DW: Apakah menurut anda negara-negara Asia Tenggara seperti Indonesia atau Myanmar rentan terhadap manipulasi dan apakah media sosial seperti Facebook perlahan berubah menjadi ancaman?

Saya baru-baru ini bertemu dengan seorang menteri senior negara tetangga dan kami berdiskusi tentang isu ini. Menurut saya yang rentan terhadap manipulasi bukan cuma Indonesia, tetapi semua negara yang menghadapi peristiwa penting politik seperti pemilihan umum.

DW: Apakah pemerintah memiliki bukti bahwa data pribadi pengguna di Indonesia disalahgunakan untuk kepentingan politik?

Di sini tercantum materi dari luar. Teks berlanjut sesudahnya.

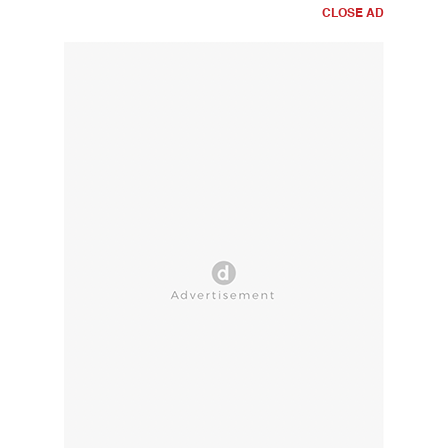
CLOSE AD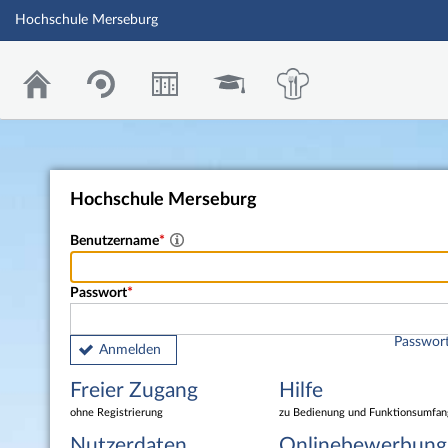
Hochschule Merseburg
Hochschule Merseburg
Benutzername
Passwort
Passwort
Anmelden
Freier Zugang
Hilfe
ohne Registrierung
zu Bedienung und Funktionsumfan
Nutzerdaten
Onlinebewerbung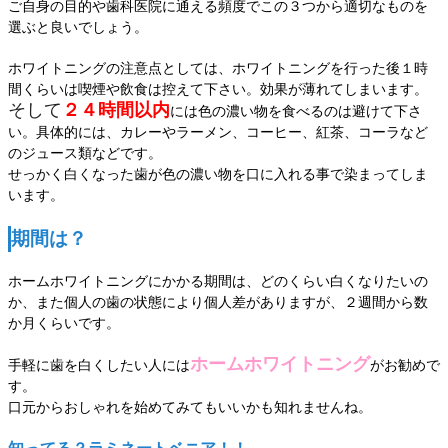
ご自身の目的や歯科医院に通える頻度でこの３つから適切なものを
選ぶと良いでしょう。
ホワイトニングの注意点としては、ホワイトニングを行った後１時
間くらいは喫煙や飲食は控えて下さい。効果が薄れてしまいます。
そして
２４時間以内
には色の濃い物を食べるのは避けて下さ
い。具体的には、カレーやラーメン、コーヒー、紅茶、コーラなど
のジュース類などです。
せっかく白くなった歯が色の濃い物を口に入れる事で染まってしま
います。
期間は？
ホームホワイトニングにかかる期間は、どのくらい白くなりたいの
か、また個人の歯の状態により個人差がありますが、２週間から数
か月くらいです。
ホームホワイトニング
手軽に歯を白くしたい人には
がお勧めで
す。
口元からおしゃれを始めてみてもいいかも知れませんね。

Saya belum memiliki bukti kuat bahwa data pengguna dikumpulkan secara ilegal untuk kepentingan politik. Tapi kita sedang menghadapi gelombang konten negatif yang bermuatan politik karena kita akan menggelar pilkada tahun ini dan pemilu kepresidenan tahun depan. Kami harus melakukan langkah-langkah pencegahan sesegera mungkin. Karena buat saya kita harus menggunakan semua teknologi untuk keperluan yang baik, bukan untuk kejahatan. Kita memiliki legislasi berupa UU ITE, di mana kita melarang setiap bentuk tindakan atau pelanggaran seperti kebocoran data atau muatan negatif di platform tersebut.

DW: masih banyak pengguna di Indonesia yang bersikap santai dan bahkan cendrung acuh terhadap penggunaan data pribadi mereka oleh pihak ketiga. Apa pesan anda untuk pengguna media sosial di Indonesia?

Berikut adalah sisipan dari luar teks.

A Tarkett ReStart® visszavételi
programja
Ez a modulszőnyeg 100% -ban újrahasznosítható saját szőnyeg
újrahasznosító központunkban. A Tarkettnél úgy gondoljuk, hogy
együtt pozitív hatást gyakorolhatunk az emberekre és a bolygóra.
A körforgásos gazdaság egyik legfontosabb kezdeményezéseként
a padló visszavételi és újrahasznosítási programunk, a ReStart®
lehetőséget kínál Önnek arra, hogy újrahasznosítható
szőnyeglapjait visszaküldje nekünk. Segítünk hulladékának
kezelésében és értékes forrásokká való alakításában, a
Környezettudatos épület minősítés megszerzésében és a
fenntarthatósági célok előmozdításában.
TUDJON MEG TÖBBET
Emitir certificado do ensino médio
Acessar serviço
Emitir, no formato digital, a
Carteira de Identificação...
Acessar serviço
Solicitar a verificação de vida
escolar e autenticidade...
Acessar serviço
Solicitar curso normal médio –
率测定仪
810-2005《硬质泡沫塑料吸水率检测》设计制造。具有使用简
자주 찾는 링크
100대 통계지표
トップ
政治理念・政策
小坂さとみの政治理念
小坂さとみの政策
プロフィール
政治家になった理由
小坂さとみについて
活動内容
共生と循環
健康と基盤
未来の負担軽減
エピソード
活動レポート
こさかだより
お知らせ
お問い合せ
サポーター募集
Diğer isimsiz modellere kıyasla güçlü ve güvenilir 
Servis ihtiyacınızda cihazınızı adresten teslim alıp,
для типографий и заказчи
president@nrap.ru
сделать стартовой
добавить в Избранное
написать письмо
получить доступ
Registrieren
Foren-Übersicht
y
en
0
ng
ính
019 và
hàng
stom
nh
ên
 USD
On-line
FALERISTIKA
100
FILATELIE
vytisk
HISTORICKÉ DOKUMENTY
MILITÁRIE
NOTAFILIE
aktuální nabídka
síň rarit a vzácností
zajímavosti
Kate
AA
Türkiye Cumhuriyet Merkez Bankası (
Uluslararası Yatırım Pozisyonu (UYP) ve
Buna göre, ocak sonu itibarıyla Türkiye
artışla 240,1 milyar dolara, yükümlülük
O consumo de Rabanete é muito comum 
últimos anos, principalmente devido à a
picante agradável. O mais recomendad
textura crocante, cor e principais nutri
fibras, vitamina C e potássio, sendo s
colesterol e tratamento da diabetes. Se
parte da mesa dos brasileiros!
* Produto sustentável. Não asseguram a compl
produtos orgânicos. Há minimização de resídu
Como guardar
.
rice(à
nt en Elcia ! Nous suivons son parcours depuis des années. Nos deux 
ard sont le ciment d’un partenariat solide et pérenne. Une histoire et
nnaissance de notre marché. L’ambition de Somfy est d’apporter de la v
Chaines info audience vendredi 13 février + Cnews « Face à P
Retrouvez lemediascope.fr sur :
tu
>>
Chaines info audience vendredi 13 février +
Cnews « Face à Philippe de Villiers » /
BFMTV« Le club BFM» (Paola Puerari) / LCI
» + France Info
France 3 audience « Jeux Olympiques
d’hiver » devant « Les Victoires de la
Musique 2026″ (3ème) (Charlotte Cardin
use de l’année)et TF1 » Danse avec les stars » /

Begini, ada plus minusnya soal pengumpulan data. Saya sangat percaya tidak ada makan siang yang gratis. Jadi pasti ada tujuannya, meski tidak berbayar. Memang secara tingkat literasi masyarakat Indonesia belum setinggi seperti masyarakat Eropa atau Amerika Serikat yangs adar tentang data pribadi. jadi saya sarankan kepada teman-teman agar hati-hati ketika menyerahkan data pribadi. Memang literasi ini harus kita tingkatkan. Contohnya sederhana, kalau di sisi keamanan saja, banyak orang Indonesia pakai Gmail atau Yahoo yang ketika saya tanya kapan ganti kata kunci, mungkin ada yang sejak tiga tahun tidak pernah ganti. Padahal di Indonesia kalau kita transaksi menggunakan ATM, setiap kali itu ditanya mau ganti PIN atau tidak. Ya orang Indonesia mungkin tidak terlalu peduli, jadi akhirnya tidak ganti PIN. Jadi literasi tentang kehati-hatian ketika menyampaikan data pribadi ini perlu ditingkatkan di Indonesia.

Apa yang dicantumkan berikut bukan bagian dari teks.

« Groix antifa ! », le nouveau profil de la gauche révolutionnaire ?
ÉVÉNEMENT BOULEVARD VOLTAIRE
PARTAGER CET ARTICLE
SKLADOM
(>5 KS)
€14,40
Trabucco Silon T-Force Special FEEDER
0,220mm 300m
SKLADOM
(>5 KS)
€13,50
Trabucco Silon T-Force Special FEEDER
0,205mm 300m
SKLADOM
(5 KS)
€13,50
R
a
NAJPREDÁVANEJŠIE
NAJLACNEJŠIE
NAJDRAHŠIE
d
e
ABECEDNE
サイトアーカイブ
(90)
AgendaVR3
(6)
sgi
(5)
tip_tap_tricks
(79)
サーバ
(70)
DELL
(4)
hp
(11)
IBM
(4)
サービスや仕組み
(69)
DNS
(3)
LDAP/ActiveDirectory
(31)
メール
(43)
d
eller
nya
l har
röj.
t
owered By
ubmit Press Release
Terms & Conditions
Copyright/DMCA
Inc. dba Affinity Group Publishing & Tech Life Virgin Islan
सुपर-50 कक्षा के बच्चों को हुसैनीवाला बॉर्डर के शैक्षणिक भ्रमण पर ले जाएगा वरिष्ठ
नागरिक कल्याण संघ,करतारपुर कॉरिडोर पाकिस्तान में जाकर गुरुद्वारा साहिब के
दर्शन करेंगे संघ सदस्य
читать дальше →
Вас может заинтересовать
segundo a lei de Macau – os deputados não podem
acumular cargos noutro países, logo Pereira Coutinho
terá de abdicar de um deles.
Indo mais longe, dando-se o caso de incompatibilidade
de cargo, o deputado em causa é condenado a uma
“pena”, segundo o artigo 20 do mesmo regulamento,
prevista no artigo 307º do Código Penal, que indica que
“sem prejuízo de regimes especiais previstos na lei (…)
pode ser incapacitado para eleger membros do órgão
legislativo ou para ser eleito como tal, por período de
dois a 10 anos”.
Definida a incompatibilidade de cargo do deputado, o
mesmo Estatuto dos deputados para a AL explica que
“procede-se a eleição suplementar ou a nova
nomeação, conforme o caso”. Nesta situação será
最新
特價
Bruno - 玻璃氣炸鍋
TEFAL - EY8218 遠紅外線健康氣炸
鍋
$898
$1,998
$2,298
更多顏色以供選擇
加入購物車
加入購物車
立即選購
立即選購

Nah berkaitan dengan Facebook saya himbau kepada teman-teman, kalau memang tidak terlalu penting sekali, tidak usah pakai Facebook, ya apa lah susahnya sekali-kali puasa Facebook. Kalau memang terpaksa harus pakai Facebook, sekali lagi hati-hati, karena ada konsekuensinya. Kalau datanya dikirim begitu saja, tanpa jelas, nanti bisa terjadi seperti skandal Cambridge Analytica.

Yang ketiga mari kita gunakan aplikasi buatan nasional. Ada Sebangsa atau Catfiz dan lain sebagainya. Saya sendiri pakai layanan pesan pendek buatan nasional. Memang kalau dilihat dari segi kemudahan bagi pengguna, aplikasi kita belum semudah Whatsapp. Tapi keberpihakan kita terhadap produk buatan nasional harus terus kita dorong. Agar anak-anak muda Indonesia yang mengembangkan aplikasi ini mengerti bahwa masih ada tempat dan kesempatan buat mereka.